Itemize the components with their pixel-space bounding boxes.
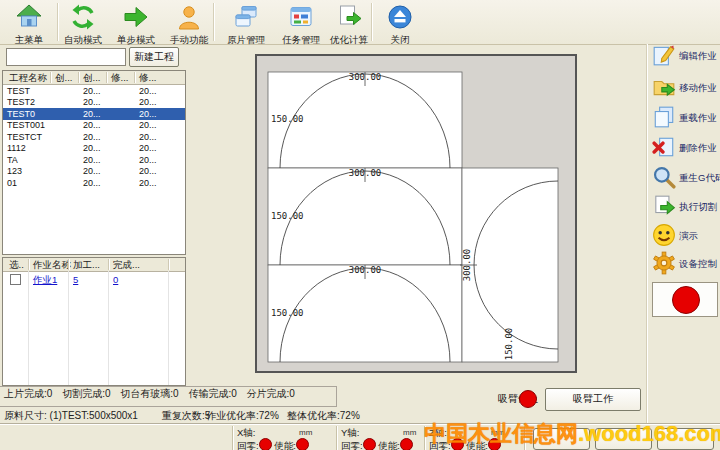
auto-mode-button[interactable]: 自动模式 — [55, 2, 111, 43]
main-menu-button[interactable]: 主菜单 — [1, 2, 57, 43]
eject-icon — [387, 4, 413, 30]
dim-height-label: 150.00 — [504, 328, 514, 361]
document-arrow-icon — [336, 4, 362, 30]
axis-home-label: 回零: — [237, 440, 259, 450]
axis-enable-label: 使能: — [378, 440, 400, 450]
sidebar-divider — [646, 44, 648, 450]
axis-unit-label: mm — [403, 428, 416, 437]
sidebar-device-control-button[interactable]: 设备控制 — [652, 249, 720, 279]
col-header: 修... — [111, 72, 128, 85]
toolbar-label: 优化计算 — [321, 34, 377, 47]
close-button[interactable]: 关闭 — [372, 2, 428, 43]
sidebar-label: 删除作业 — [679, 142, 717, 155]
material-status-bar: 原料尺寸: (1)TEST:500x500x1 重复次数:5 作业优化率:72%… — [0, 406, 720, 424]
axis-enable-label: 使能: — [274, 440, 296, 450]
project-row-selected[interactable]: TEST020...20... — [3, 108, 185, 120]
project-row[interactable]: TESTCT20...20... — [3, 131, 185, 143]
control-button-3[interactable] — [657, 428, 714, 450]
sheet-manage-button[interactable]: 原片管理 — [218, 2, 274, 43]
toolbar-label: 主菜单 — [1, 34, 57, 47]
col-header: 修... — [139, 72, 156, 85]
step-mode-icon — [123, 4, 149, 30]
document-arrow-icon — [652, 194, 676, 218]
dim-width-label: 300.00 — [462, 249, 472, 282]
step-mode-button[interactable]: 单步模式 — [108, 2, 164, 43]
home-icon — [16, 4, 42, 30]
project-row[interactable]: TEST00120...20... — [3, 120, 185, 132]
y-axis-status: Y轴: mm 回零: 使能: — [341, 426, 437, 450]
sidebar-delete-job-button[interactable]: 删除作业 — [652, 133, 720, 163]
z-axis-status: Z轴: mm 回零: 使能: — [429, 426, 525, 450]
job-table: 选.. 作业名称 加工... 完成... 作业1 5 0 — [2, 257, 186, 386]
status-item: 切割完成:0 — [62, 388, 110, 399]
job-row: 作业1 5 0 — [3, 273, 185, 286]
col-header: 完成... — [113, 259, 140, 272]
machine-status-panel — [652, 282, 718, 317]
y-home-indicator — [363, 438, 376, 450]
sidebar-label: 执行切割 — [679, 201, 717, 214]
x-axis-status: X轴: mm 回零: 使能: — [237, 426, 333, 450]
toolbar-label: 关闭 — [372, 34, 428, 47]
project-name-input[interactable] — [6, 48, 126, 66]
x-enable-indicator — [296, 438, 309, 450]
toolbar-label: 手动功能 — [161, 34, 217, 47]
copy-documents-icon — [652, 105, 676, 129]
dim-height-label: 150.00 — [271, 114, 304, 124]
project-row[interactable]: 0120...20... — [3, 177, 185, 189]
project-row[interactable]: TEST220...20... — [3, 97, 185, 109]
manual-function-button[interactable]: 手动功能 — [161, 2, 217, 43]
optimize-calc-button[interactable]: 优化计算 — [321, 2, 377, 43]
axis-status-bar: X轴: mm 回零: 使能: Y轴: mm 回零: 使能: Z轴: mm 回零:… — [0, 424, 720, 450]
dim-height-label: 150.00 — [271, 308, 304, 318]
project-row[interactable]: 12320...20... — [3, 166, 185, 178]
job-done-link[interactable]: 0 — [113, 274, 118, 285]
col-header: 创... — [55, 72, 72, 85]
status-item: 分片完成:0 — [247, 388, 295, 399]
sidebar-label: 移动作业 — [679, 82, 717, 95]
smiley-icon — [652, 223, 676, 247]
control-button-2[interactable] — [595, 428, 652, 450]
toolbar-label: 单步模式 — [108, 34, 164, 47]
new-project-button[interactable]: 新建工程 — [129, 47, 179, 67]
job-table-header: 选.. 作业名称 加工... 完成... — [3, 258, 185, 272]
person-icon — [176, 4, 202, 30]
dim-width-label: 300.00 — [349, 265, 382, 275]
dim-width-label: 300.00 — [349, 72, 382, 82]
job-name-link[interactable]: 作业1 — [33, 274, 57, 287]
col-header: 创... — [83, 72, 100, 85]
status-item: 切台有玻璃:0 — [120, 388, 178, 399]
col-header: 选.. — [9, 259, 24, 272]
application-window: 主菜单 自动模式 单步模式 手动功能 原片管理 — [0, 0, 720, 450]
folder-arrow-icon — [652, 75, 676, 99]
project-row[interactable]: TEST20...20... — [3, 85, 185, 97]
process-status-bar: 上片完成:0 切割完成:0 切台有玻璃:0 传输完成:0 分片完成:0 — [0, 386, 337, 407]
col-header: 作业名称 — [33, 259, 71, 272]
axis-unit-label: mm — [299, 428, 312, 437]
sidebar-label: 演示 — [679, 230, 698, 243]
job-opt-rate-label: 作业优化率:72% — [206, 409, 279, 423]
main-toolbar: 主菜单 自动模式 单步模式 手动功能 原片管理 — [0, 0, 720, 45]
machine-status-indicator — [672, 286, 700, 314]
sidebar-move-job-button[interactable]: 移动作业 — [652, 73, 720, 103]
sidebar-execute-cut-button[interactable]: 执行切割 — [652, 192, 720, 222]
repeat-count-label: 重复次数:5 — [162, 409, 210, 423]
sidebar-demo-button[interactable]: 演示 — [652, 221, 720, 251]
sidebar-reload-job-button[interactable]: 重载作业 — [652, 103, 720, 133]
job-checkbox[interactable] — [10, 274, 21, 285]
edit-pencil-icon — [652, 43, 676, 67]
auto-mode-icon — [70, 4, 96, 30]
dim-height-label: 150.00 — [271, 211, 304, 221]
project-table-header: 工程名称 创... 创... 修... 修... — [3, 71, 185, 85]
project-row[interactable]: TA20...20... — [3, 154, 185, 166]
gear-icon — [652, 251, 676, 275]
z-home-indicator — [451, 438, 464, 450]
project-row[interactable]: 111220...20... — [3, 143, 185, 155]
control-button-1[interactable] — [533, 428, 590, 450]
status-item: 上片完成:0 — [4, 388, 52, 399]
sidebar-edit-job-button[interactable]: 编辑作业 — [652, 41, 720, 71]
x-home-indicator — [259, 438, 272, 450]
job-processed-link[interactable]: 5 — [73, 274, 78, 285]
sidebar-regen-gcode-button[interactable]: 重生G代码 — [652, 163, 720, 193]
delete-x-icon — [652, 135, 676, 159]
sidebar-label: 重载作业 — [679, 112, 717, 125]
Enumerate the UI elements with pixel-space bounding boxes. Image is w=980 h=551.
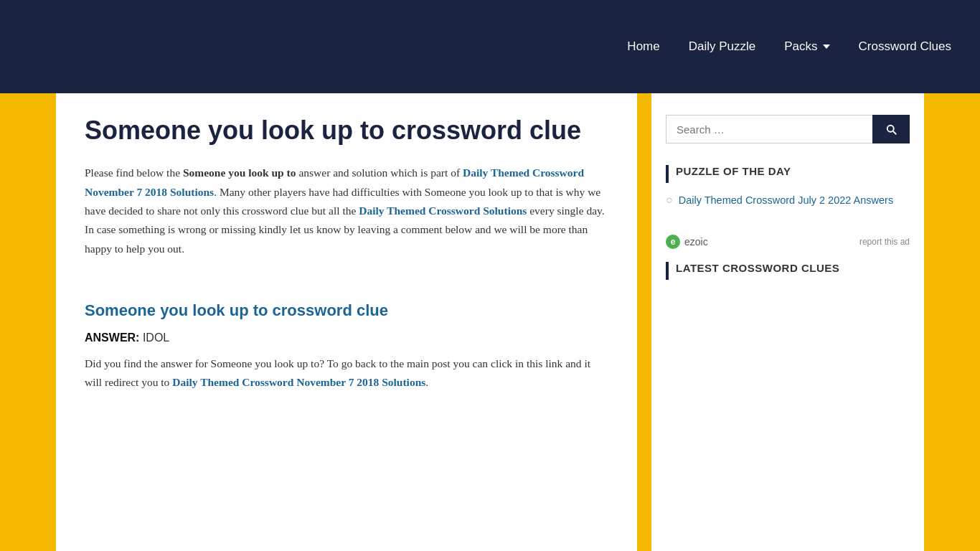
left-pad: [24, 93, 56, 551]
intro-text-before: Please find below the: [85, 166, 183, 179]
nav-packs[interactable]: Packs: [784, 39, 829, 54]
ezoic-text: ezoic: [684, 236, 708, 248]
sidebar: PUZZLE OF THE DAY ○ Daily Themed Crosswo…: [651, 93, 924, 551]
ezoic-logo: e ezoic: [666, 235, 708, 249]
search-button[interactable]: [872, 115, 910, 143]
puzzle-of-day-title: PUZZLE OF THE DAY: [666, 165, 910, 183]
right-pad: [924, 93, 956, 551]
page-wrapper: Someone you look up to crossword clue Pl…: [0, 93, 980, 551]
clue-section-link[interactable]: Someone you look up to crossword clue: [85, 301, 388, 320]
followup-link[interactable]: Daily Themed Crossword November 7 2018 S…: [172, 376, 425, 388]
nav-home[interactable]: Home: [627, 39, 659, 54]
puzzle-of-day-widget: PUZZLE OF THE DAY ○ Daily Themed Crosswo…: [666, 165, 910, 209]
page-title: Someone you look up to crossword clue: [85, 115, 608, 146]
answer-line: ANSWER: IDOL: [85, 331, 608, 344]
nav-packs-label: Packs: [784, 39, 817, 54]
followup-text-end: .: [425, 376, 428, 388]
ezoic-ad-bar: e ezoic report this ad: [666, 229, 910, 255]
nav-daily-puzzle[interactable]: Daily Puzzle: [689, 39, 756, 54]
site-nav: Home Daily Puzzle Packs Crossword Clues: [627, 39, 951, 54]
content-area: Someone you look up to crossword clue Pl…: [24, 93, 956, 551]
puzzle-of-day-link[interactable]: Daily Themed Crossword July 2 2022 Answe…: [679, 193, 894, 209]
answer-label: ANSWER:: [85, 331, 139, 344]
chevron-down-icon: [823, 44, 830, 49]
main-content: Someone you look up to crossword clue Pl…: [56, 93, 637, 551]
answer-value: IDOL: [143, 331, 169, 344]
intro-bold: Someone you look up to: [183, 166, 296, 179]
spacer: [85, 280, 608, 301]
site-header: Home Daily Puzzle Packs Crossword Clues: [0, 0, 980, 93]
intro-link2[interactable]: Daily Themed Crossword Solutions: [359, 204, 527, 217]
ezoic-icon: e: [666, 235, 680, 249]
intro-paragraph: Please find below the Someone you look u…: [85, 164, 608, 258]
report-ad-text[interactable]: report this ad: [859, 237, 910, 247]
latest-clues-title: LATEST CROSSWORD CLUES: [666, 262, 910, 280]
search-icon: [885, 123, 897, 136]
puzzle-link-item: ○ Daily Themed Crossword July 2 2022 Ans…: [666, 193, 910, 209]
latest-clues-widget: LATEST CROSSWORD CLUES: [666, 262, 910, 280]
search-input[interactable]: [666, 115, 872, 143]
followup-paragraph: Did you find the answer for Someone you …: [85, 354, 608, 392]
search-form: [666, 115, 910, 143]
puzzle-bullet-icon: ○: [666, 194, 673, 207]
nav-crossword-clues[interactable]: Crossword Clues: [859, 39, 951, 54]
intro-text-after-bold: answer and solution which is part of: [296, 166, 463, 179]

====================

• What to do:
From the listing above, copy every line where the string "pixel" is found.

• Solution to the exercise:
Itemize the components with their pixel-space bounding boxes.
Enumerate the UI elements with pixel-space bounding boxes. Image is w=980 h=551.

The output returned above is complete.